═══ SUPPLIED DATA

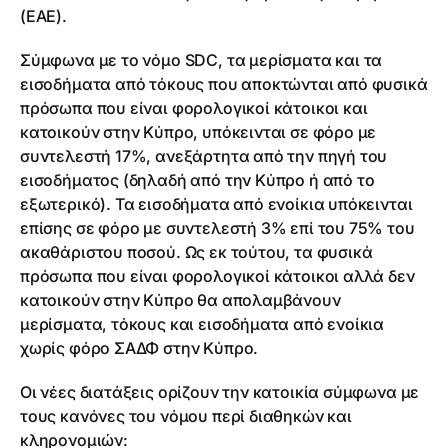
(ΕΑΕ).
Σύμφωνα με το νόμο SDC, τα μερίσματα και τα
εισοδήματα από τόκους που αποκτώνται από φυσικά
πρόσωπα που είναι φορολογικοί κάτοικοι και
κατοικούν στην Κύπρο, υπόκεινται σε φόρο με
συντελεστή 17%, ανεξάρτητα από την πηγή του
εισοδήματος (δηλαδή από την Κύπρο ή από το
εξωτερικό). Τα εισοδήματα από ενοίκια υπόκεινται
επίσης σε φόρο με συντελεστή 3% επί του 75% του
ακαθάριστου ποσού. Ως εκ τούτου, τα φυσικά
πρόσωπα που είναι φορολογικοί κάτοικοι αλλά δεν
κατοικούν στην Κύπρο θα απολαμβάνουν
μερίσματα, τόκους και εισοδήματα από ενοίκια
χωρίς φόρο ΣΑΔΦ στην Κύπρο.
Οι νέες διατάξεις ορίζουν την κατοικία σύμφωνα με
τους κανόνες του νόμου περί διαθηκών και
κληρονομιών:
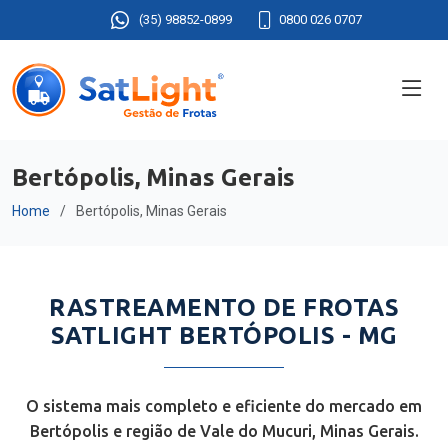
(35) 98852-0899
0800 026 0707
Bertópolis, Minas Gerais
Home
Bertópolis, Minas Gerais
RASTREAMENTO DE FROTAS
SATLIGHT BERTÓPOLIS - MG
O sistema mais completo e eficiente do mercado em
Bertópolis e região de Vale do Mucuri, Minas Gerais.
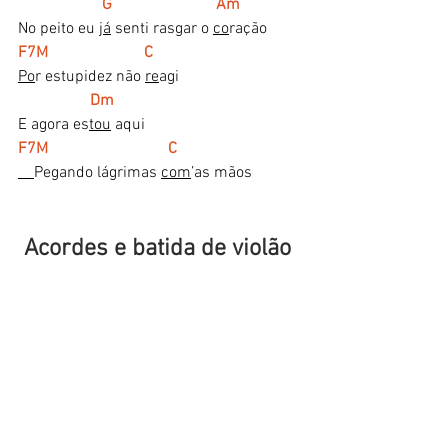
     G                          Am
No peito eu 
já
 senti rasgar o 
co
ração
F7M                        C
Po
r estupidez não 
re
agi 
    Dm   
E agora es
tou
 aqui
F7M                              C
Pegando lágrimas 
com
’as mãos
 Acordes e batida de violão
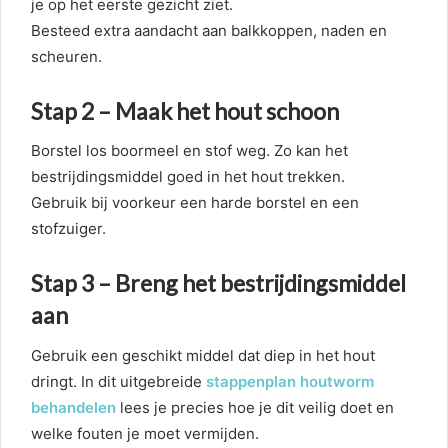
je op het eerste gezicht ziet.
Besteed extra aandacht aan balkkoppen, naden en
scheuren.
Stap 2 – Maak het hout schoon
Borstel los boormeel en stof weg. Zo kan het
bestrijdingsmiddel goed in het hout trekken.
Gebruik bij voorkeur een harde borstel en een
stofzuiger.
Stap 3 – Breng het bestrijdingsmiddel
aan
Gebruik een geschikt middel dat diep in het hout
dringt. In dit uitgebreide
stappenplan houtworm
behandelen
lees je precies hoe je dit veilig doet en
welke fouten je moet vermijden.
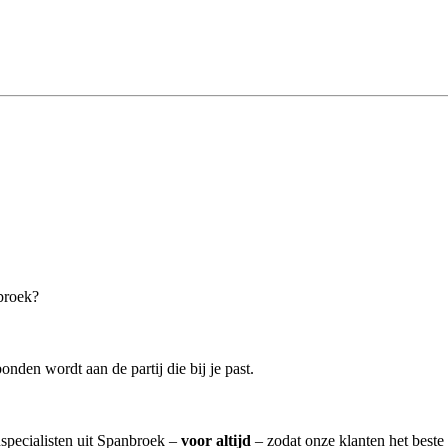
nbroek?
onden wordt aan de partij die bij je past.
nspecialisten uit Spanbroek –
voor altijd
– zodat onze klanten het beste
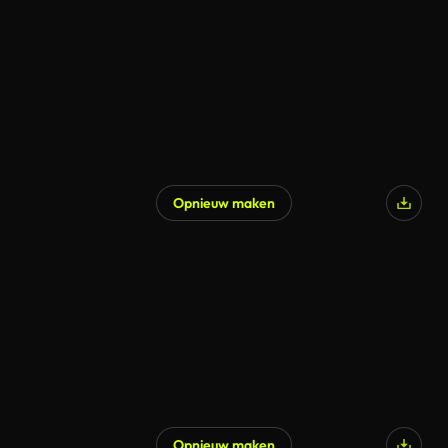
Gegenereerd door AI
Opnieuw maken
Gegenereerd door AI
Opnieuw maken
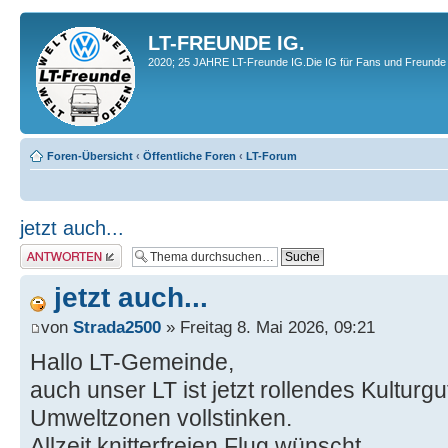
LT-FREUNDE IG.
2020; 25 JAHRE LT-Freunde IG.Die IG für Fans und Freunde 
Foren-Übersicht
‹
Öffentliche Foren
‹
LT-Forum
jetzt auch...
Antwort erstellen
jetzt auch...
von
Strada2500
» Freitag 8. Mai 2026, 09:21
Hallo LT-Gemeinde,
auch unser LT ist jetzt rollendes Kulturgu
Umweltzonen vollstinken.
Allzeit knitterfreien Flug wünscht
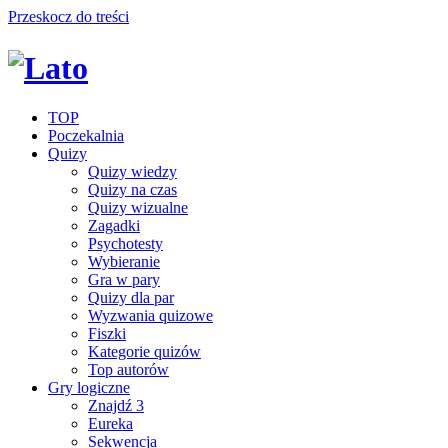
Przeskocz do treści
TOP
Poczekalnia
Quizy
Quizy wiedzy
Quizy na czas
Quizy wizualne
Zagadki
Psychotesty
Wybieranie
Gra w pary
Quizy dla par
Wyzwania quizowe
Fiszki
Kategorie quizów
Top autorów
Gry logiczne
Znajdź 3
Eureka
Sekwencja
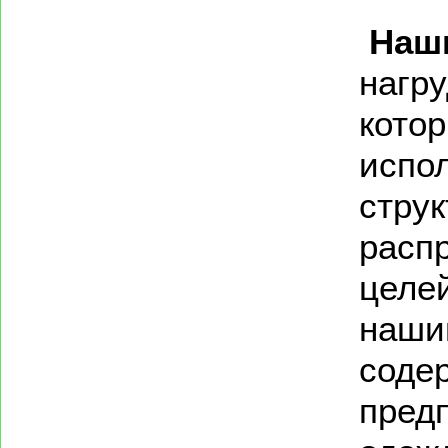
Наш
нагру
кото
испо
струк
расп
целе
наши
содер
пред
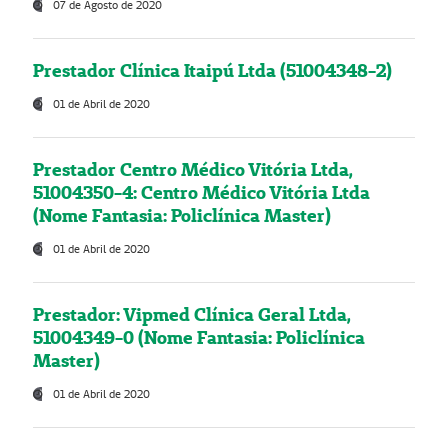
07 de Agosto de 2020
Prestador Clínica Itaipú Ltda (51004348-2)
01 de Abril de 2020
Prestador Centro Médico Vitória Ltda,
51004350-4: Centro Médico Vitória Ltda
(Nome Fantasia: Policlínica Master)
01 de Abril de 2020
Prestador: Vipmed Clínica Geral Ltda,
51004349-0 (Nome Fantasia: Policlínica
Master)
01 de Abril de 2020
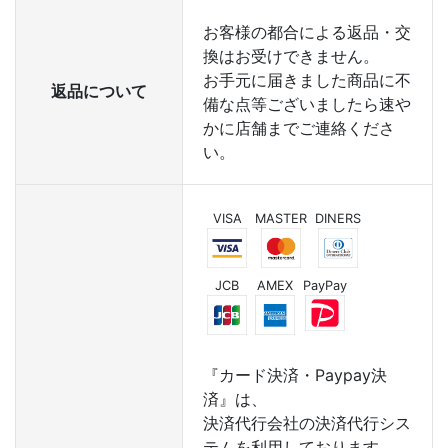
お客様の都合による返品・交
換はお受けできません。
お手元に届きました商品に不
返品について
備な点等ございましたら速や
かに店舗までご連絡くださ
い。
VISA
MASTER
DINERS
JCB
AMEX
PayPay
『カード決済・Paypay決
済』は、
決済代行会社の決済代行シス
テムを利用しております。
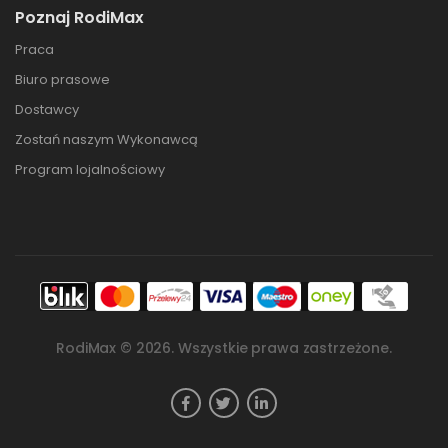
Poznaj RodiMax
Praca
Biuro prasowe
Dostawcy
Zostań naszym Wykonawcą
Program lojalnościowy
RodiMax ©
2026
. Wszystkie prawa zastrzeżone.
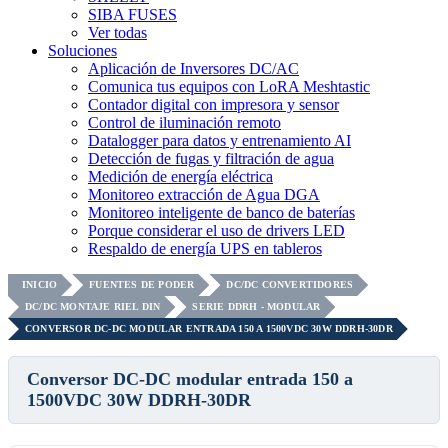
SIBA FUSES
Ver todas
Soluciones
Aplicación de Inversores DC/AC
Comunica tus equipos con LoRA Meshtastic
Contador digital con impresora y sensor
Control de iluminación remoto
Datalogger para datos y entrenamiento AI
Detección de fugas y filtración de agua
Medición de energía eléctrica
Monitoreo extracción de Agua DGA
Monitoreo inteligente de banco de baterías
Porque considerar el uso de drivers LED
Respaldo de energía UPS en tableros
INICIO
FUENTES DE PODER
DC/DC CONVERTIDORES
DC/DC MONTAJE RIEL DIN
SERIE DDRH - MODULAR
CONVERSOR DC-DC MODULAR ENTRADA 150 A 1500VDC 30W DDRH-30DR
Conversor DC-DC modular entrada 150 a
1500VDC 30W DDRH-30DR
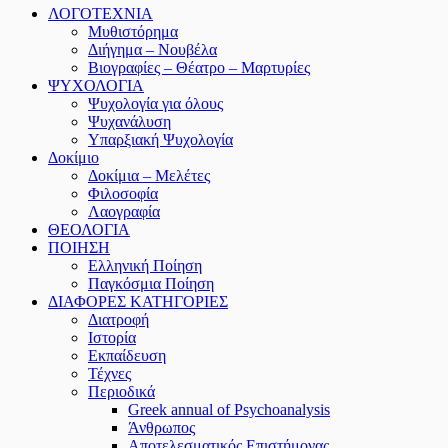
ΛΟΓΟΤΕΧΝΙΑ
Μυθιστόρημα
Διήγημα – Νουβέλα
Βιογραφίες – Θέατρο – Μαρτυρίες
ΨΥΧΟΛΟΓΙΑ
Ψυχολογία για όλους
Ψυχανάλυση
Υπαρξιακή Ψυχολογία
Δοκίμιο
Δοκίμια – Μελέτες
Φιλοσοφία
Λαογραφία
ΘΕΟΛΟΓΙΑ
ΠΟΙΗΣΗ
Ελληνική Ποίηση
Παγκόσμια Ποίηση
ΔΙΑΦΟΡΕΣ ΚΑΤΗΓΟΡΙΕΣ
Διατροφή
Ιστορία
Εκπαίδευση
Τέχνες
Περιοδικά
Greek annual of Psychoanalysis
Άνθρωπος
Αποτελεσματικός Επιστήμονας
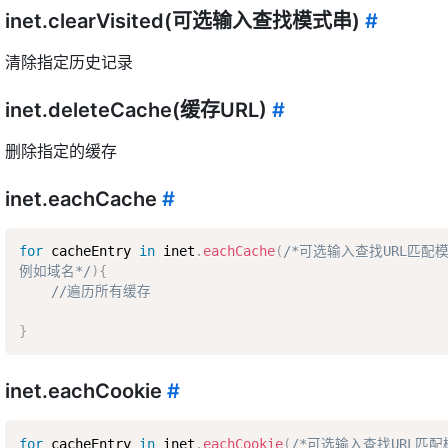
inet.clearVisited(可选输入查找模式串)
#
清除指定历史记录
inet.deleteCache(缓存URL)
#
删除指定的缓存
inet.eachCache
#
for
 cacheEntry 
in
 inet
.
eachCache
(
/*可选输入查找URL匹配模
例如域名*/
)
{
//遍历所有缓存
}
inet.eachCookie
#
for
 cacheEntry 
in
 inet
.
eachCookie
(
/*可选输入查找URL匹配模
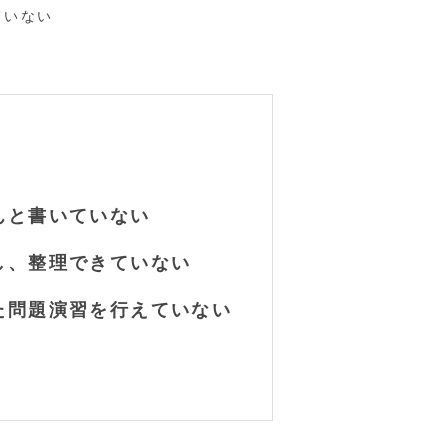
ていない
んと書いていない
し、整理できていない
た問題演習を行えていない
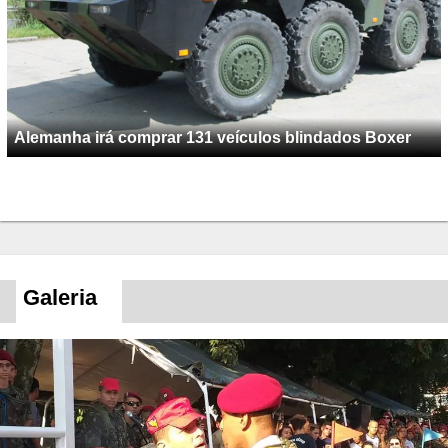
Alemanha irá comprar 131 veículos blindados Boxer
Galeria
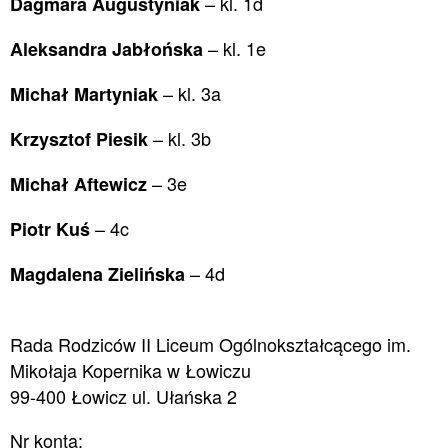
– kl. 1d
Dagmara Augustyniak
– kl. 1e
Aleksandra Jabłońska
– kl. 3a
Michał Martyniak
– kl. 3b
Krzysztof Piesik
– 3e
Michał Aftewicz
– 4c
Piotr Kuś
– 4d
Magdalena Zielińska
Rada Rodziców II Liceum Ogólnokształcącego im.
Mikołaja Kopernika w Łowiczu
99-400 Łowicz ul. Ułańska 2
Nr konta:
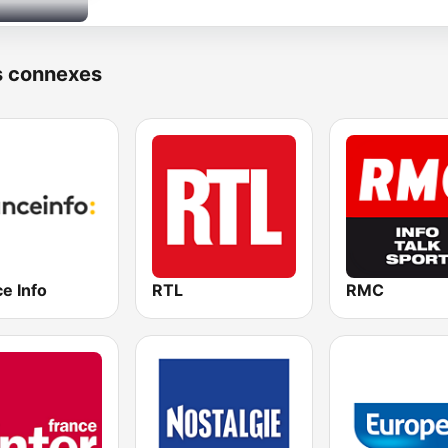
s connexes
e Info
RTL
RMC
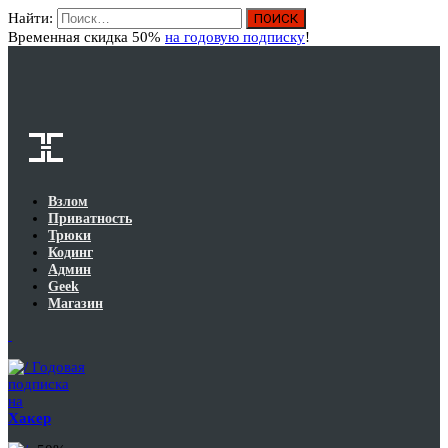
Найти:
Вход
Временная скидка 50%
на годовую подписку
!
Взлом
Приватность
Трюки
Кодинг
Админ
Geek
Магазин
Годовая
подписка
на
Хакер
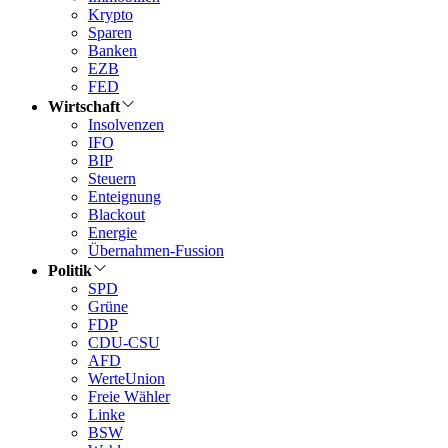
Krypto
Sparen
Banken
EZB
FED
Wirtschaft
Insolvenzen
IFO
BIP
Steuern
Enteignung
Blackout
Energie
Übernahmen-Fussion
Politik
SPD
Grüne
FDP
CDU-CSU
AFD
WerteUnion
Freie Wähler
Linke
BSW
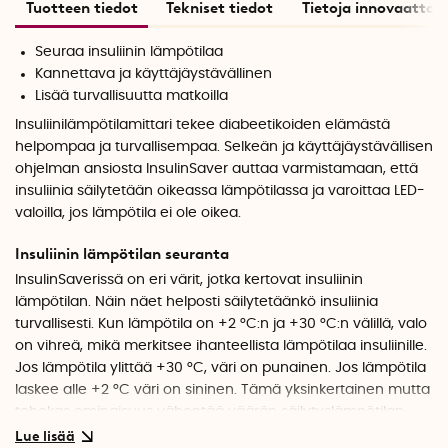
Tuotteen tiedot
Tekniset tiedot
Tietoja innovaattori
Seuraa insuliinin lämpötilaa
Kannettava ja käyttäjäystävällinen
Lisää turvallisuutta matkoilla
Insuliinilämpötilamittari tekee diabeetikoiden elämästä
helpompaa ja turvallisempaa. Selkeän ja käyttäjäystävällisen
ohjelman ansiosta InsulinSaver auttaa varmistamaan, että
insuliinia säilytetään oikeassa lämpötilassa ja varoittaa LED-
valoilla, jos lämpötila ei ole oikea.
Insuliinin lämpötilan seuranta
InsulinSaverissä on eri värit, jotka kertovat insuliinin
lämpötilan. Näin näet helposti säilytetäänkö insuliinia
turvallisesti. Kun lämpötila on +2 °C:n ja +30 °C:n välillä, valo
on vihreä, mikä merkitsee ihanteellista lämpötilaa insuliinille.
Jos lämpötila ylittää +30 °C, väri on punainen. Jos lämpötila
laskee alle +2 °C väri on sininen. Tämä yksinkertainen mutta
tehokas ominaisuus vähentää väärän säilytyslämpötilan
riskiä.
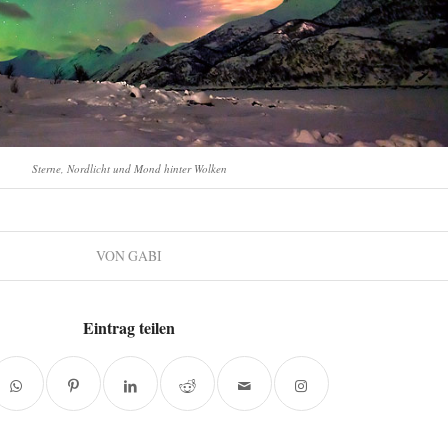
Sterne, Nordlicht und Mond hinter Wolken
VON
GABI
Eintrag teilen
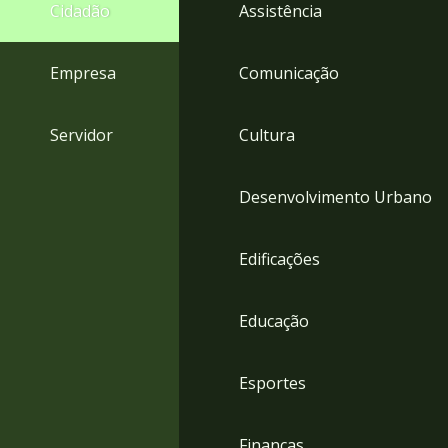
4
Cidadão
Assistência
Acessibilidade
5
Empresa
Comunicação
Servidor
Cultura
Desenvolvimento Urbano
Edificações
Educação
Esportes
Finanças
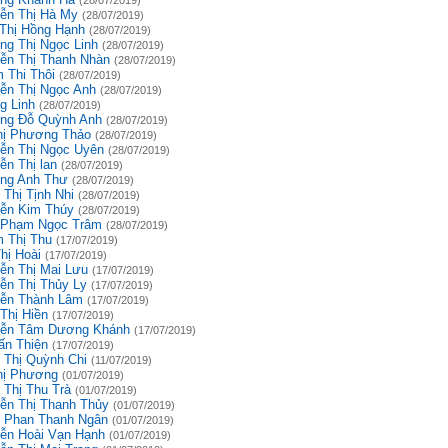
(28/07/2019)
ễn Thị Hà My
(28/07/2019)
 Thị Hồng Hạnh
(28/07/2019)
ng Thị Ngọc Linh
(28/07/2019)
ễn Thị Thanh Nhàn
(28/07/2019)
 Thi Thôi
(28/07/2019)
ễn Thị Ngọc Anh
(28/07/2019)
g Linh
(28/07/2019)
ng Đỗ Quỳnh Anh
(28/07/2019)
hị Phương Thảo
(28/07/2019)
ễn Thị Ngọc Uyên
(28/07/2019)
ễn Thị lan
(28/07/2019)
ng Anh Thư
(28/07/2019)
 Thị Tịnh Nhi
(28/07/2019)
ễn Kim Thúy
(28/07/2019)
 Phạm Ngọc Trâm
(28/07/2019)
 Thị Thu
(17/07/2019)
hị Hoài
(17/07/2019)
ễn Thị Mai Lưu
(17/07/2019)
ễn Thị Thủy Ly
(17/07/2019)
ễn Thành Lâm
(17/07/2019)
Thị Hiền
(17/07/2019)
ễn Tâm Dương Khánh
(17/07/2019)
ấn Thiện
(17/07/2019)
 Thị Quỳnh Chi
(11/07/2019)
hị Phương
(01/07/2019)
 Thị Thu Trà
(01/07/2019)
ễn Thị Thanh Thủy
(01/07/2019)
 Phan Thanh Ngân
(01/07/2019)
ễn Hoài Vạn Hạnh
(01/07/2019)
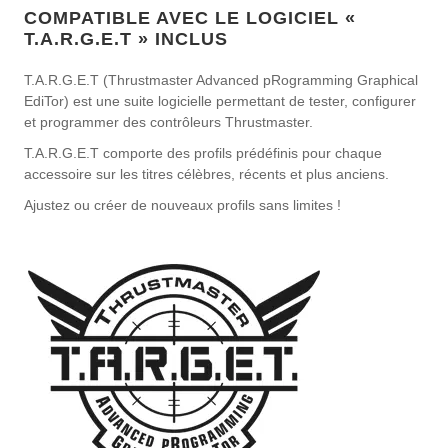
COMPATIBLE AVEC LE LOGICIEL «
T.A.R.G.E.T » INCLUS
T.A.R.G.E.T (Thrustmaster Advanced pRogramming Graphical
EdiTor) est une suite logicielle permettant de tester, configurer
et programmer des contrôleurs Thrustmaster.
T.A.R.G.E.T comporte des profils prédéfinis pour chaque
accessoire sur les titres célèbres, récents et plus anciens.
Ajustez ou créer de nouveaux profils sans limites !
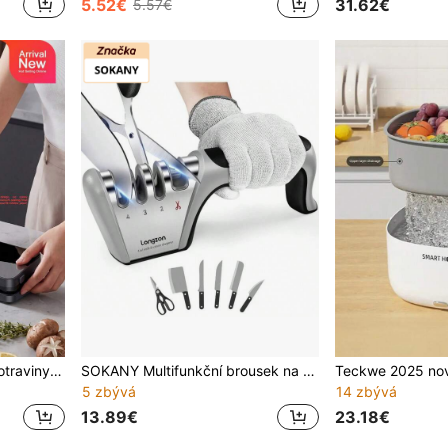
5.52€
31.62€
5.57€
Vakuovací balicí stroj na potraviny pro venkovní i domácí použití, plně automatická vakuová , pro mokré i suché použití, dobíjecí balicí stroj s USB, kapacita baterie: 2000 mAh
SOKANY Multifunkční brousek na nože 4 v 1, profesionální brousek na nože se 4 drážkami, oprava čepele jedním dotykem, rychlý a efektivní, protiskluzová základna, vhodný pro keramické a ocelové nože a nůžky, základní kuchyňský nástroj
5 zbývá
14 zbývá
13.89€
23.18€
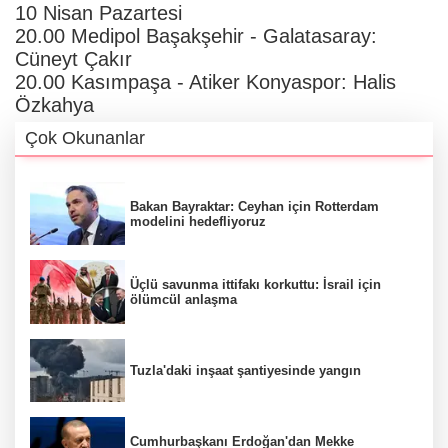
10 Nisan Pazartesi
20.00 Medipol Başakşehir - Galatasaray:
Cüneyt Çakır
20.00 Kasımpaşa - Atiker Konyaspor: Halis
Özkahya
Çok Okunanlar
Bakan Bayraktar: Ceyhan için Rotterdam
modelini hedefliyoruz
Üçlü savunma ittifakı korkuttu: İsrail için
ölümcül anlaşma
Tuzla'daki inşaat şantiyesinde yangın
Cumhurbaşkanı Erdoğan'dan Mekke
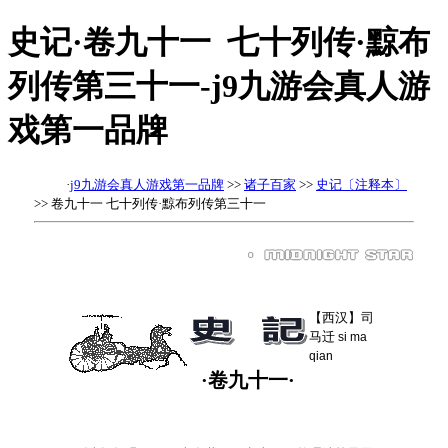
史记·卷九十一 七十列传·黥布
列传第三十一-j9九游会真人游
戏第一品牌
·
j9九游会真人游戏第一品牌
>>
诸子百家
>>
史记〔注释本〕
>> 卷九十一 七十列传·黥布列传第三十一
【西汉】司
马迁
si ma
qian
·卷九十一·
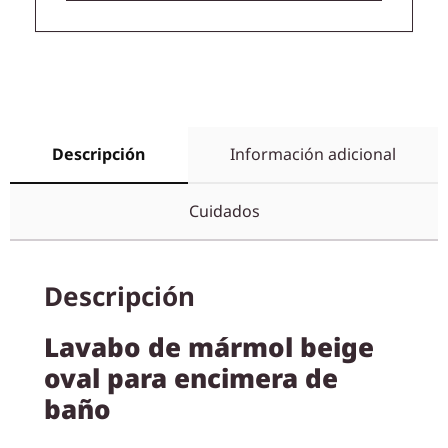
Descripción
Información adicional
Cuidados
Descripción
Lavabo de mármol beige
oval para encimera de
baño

══════

_WHAT TO DO_
Look above for the line with "FUENTES DE PODER" and the line with "た問題演習を行えていない". Copy them and every line between, exactly, but no pictures.

_TASK RESULT_
FUENTES DE PODER
DC/DC CONVERTIDORES
DC/DC MONTAJE RIEL DIN
SERIE DDRH - MODULAR
CONVERSOR DC-DC MODULAR ENTRADA 150 A 1500VDC 30W DDRH-30DR
Conversor DC-DC modular entrada 150 a
1500VDC 30W DDRH-30DR
ΛΟΓΟΤΕΧΝΙΑ
Μυθιστόρημα
Διήγημα – Νουβέλα
Βιογραφίες – Θέατρο – Μαρτυρίες
ΨΥΧΟΛΟΓΙΑ
Ψυχολογία για όλους
Ψυχανάλυση
Υπαρξιακή Ψυχολογία
Δοκίμιο
Δοκίμια – Μελέτες
Φιλοσοφία
Λαογραφία
ΘΕΟΛΟΓΙΑ
ΠΟΙΗΣΗ
Ελληνική Ποίηση
Παγκόσμια Ποίηση
ΔΙΑΦΟΡΕΣ ΚΑΤΗΓΟΡΙΕΣ
Διατροφή
Ιστορία
Εκπαίδευση
Τέχνες
Περιοδικά
Greek annual of Psychoanalysis
Άνθρωπος
Αποτελεσματικός Επιστήμονας
inet.clearVisited(可选输入查找模式串)
#
清除指定历史记录
inet.deleteCache(缓存URL)
#
删除指定的缓存
inet.eachCache
#
for
 cacheEntry 
in
 inet
.
eachCache
(
/*可选输入查找URL匹配模
例如域名*/
)
{
//遍历所有缓存
}
inet.eachCookie
#
for
 cacheEntry 
in
 inet
.
eachCookie
(
/*可选输入查找URL匹配模
ていない
んと書いていない
し、整理できていない
た問題演習を行えていない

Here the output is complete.